INPUT MATERIAL:
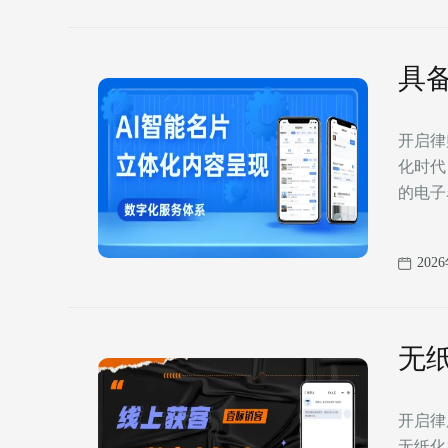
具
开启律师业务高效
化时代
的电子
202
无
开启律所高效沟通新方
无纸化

* * *

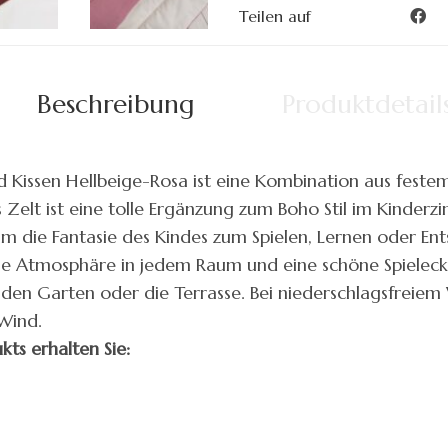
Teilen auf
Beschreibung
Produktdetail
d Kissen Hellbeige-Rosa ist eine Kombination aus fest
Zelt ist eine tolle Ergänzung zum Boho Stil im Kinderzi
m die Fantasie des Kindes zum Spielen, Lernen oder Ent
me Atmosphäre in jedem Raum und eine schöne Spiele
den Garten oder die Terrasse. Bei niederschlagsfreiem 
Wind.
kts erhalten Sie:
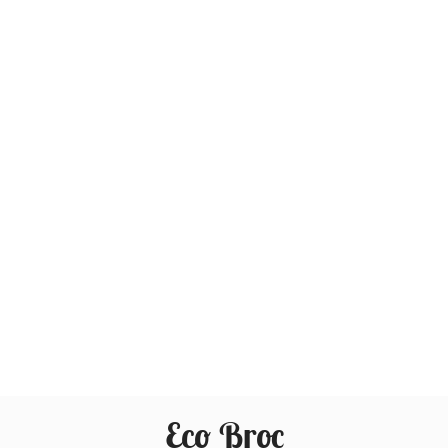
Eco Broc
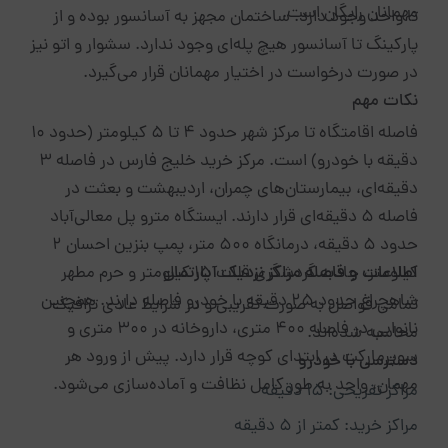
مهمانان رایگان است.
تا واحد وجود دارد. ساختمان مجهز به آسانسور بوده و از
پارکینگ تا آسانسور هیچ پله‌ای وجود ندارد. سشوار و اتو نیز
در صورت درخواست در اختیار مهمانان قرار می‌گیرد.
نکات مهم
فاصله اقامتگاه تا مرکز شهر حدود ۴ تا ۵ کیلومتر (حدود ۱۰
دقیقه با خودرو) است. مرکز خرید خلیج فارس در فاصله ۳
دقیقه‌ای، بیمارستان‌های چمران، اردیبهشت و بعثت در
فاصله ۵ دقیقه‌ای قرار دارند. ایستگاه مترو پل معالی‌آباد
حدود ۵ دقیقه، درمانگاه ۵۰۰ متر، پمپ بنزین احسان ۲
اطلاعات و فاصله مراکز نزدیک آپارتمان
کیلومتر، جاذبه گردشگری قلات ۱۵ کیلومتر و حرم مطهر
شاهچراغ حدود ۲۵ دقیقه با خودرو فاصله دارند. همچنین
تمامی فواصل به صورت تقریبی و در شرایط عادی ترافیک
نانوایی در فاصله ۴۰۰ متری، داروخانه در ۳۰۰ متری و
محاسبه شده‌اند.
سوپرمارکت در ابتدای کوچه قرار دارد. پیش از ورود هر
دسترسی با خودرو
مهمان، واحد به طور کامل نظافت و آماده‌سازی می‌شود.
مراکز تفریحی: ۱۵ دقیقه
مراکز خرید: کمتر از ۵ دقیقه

WORK ORDER:
Only lines holding the word "دارند" are wanted, so copy each of them from the records above.

THE COMPLETED TASK:
فاصله ۵ دقیقه‌ای قرار دارند. ایستگاه مترو پل معالی‌آباد
شاهچراغ حدود ۲۵ دقیقه با خودرو فاصله دارند. همچنین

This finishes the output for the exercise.